Le ministre Christian Dubé a invité jeudi les Québécois à annuler leurs activités de l’Action de grâce et tout autre rassemblement au cours des prochaines semaines pour casser la deuxième vague de COVID-19. Le nombre de cas recensés dans la province est en hausse constante depuis plus d’une semaine.

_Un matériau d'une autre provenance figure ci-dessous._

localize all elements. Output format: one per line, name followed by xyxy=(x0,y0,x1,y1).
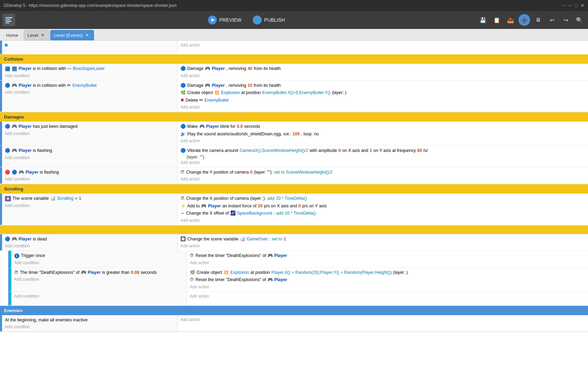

« Est-ce que les gens devraient annuler leurs activités pour l’Action de grâce ? Je pense que c’est une très bonne question, puis je réponds clairement oui, parce que si on annule les activités comme celles-là qui malheureusement font partie de nos traditions, bien, je vous dis, on a peut-être plus de chances d’avoir un beau Noël », a répondu le ministre de la Santé à la question d’une journaliste.
En début de conférence de presse, M. Dubé avait invité les Québécois à limiter leurs contacts sociaux pour éviter la transmission du coronavirus, peu importe la région dans laquelle ils se trouvent. « Si on continue comme ça, on va le frapper, le mur », a-t-il mis en garde.
« Vous pouvez faire une différence demain soir, a-t-il ajouté. Demain soir, vous pouvez éviter d’aller au restaurant. Je n’aime pas ça dire ça parce que j’ai des commerces que ça va affecter. Par contre, j’aime bien mieux dire : pendant les prochaines semaines, évitez les contacts parce que peut-être que dans un mois on aura réussi. »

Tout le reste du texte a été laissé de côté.